Aurora est portugaise. Elle vit en Écosse, travaille comme préparatrice de commandes dans une entreprise de vente en ligne qui n’est jamais nommée. Il n’est pas interdit de penser à Amazon qui possède en Écosse un entrepôt de 900 000 m². À titre de comparaison, la taille du plus grand site implanté en France est de 100 000 m². Elle touche chaque semaine un salaire qui lui permet tout juste de s’acquitter de ses dépenses courantes, le loyer de sa chambre et le partage de l’électricité dans la co-location, sa nourriture, vite préparée, sa part de l’essence nécessaire à sa collègue qui l’emmène au travail. Elle est portugaise comme elle. Elle rêve elle d’un emploi de bureau, « être payée et assise toute la journée ».

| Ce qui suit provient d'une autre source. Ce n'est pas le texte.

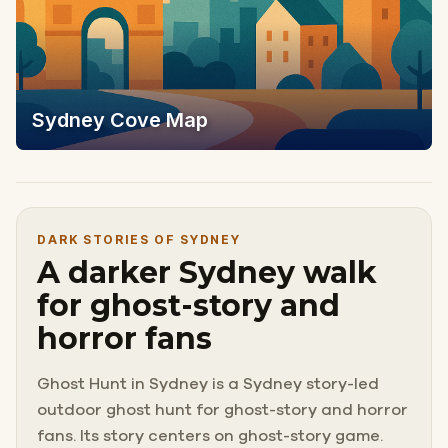
Sydney Cove Map
DARK STORIES OF SYDNEY
A darker Sydney walk
for ghost-story and
horror fans
Ghost Hunt in Sydney is a Sydney story-led
outdoor ghost hunt for ghost-story and horror
fans. Its story centers on ghost-story game.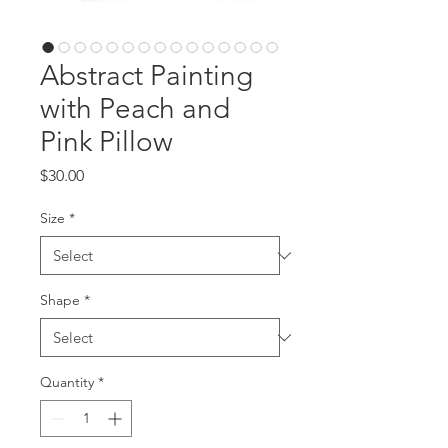
Abstract Painting
with Peach and
Pink Pillow
Price
$30.00
Size
*
Shape
*
Quantity
*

La vie sociale est un luxe. Aurora sait que ça existe, mais ce n’est pas pour elle. Les co-locataires se croisent dans la cuisine, bonjour, bonsoir. Au travail, les interactions sont réduites au minimum. À la cantine, elle échange quelques mots avec un jeune homme qui lui sourit. C’est bientôt le week-end. Il explique que le sien va être très chargé. « Tu fais quoi ? ». Réponse : « Je fais la lessive ». On apprend plus tard qu’il s’est suicidé. Un nouveau co-locataire semble faire exception. Il se présente « comme l’homme au camion » et ajoute « ça paye bien ». Il est polonais. Il invite quelques amis, se renseigne sur le bar du coin, va y boire quelques bières avec eux. Il invite Aurora. Il fait ce que permet un salaire un peu moins misérable.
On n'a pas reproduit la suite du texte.